自分は法律の専門家ではありませんから、あまり難しいことは分かりませんが、表現の自由を主張できる法的根拠がどこにあるかと言えば、まずもって憲法にあることは、議論の余地はないでしょう。日本国憲法第21条にはっきり書いてありますから。
同時に、第21条は第3章「国民の権利及び義務」の中にあり、3章冒頭の第11条で国民の基本的人権の享有を宣言し、その内容として生存権、幸福追求権などの諸権利が列挙され、そこに結社の自由、言論の自由などと並んで「表現の自由」が含まれるという構造になっています。ですから、よほど変な解釈をしない限り、表現の自由は基本的人権の一部であり、基本的人権が保障されるからこそ、これも保障されるという論だてになるでしょう。
さらに、第12条に、基本的人権の行使については「これを濫用してはならないのであって、常に公共の福祉のためにこれを利用する責任を負う」とされています。人権同士は当然衝突がありますから、「公共の福祉」すなわち他者の人権も相互に尊重しあう義務を課す、そして、この衝突を調整する場合に限り、国家に人権の制約を許しているわけです。
よって、誰の人権も侵害していないのに、権力の都合で表現の自由が制限されることがあってはなりません。表現規制に対抗する最大の根拠は、まさにこの点にあるはずです。ここを踏み外して、表現の自由だけに注視して人権を軽視するならば、自分の好きな漫画やアニメを守りたいだけの身勝手な要求と見なされても仕方ないでしょう。さらに、最大の根拠である憲法を蔑ろにしては、いくら表現の自由を叫んだところで何ら根拠を持たない戯言になってしまいます。
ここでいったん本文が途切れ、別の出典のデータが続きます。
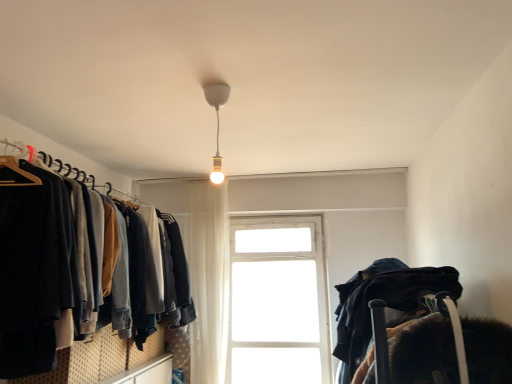 The height and width of the screenshot is (384, 512). What do you see at coordinates (208, 279) in the screenshot?
I see `white sheer curtain at center` at bounding box center [208, 279].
また、表現の自由が「批判されない自由」ではないことも当然です。自分の表現に対する批判に対して「表現の自由」を盾にするのはお門違いです。個人の人格を踏みにじり、生存を脅かす、悪しき表現に対して、カウンターとなる表現を行うのは当然であり、表現の自由の行使であるばかりか、「公共の福祉のために表現の自由を利用する」べき国民の義務とさえ言えるでしょう。
表現の力は決して小さくありません。時には直接の暴力をも上回る力を持ちます。言葉が人の精神を壊したり、死に至らしめることさえあるのですから。人権擁護なくして表現の自由なし。表現の自由を守るためにも、このことを肝に銘じなければなりません。
そして、表現の自由を含む基本的人権を断固守り、その拠り所たる日本国憲法を尊重し擁護する。この確固とした土台に立ち、表現の自由を守るために尽力したい。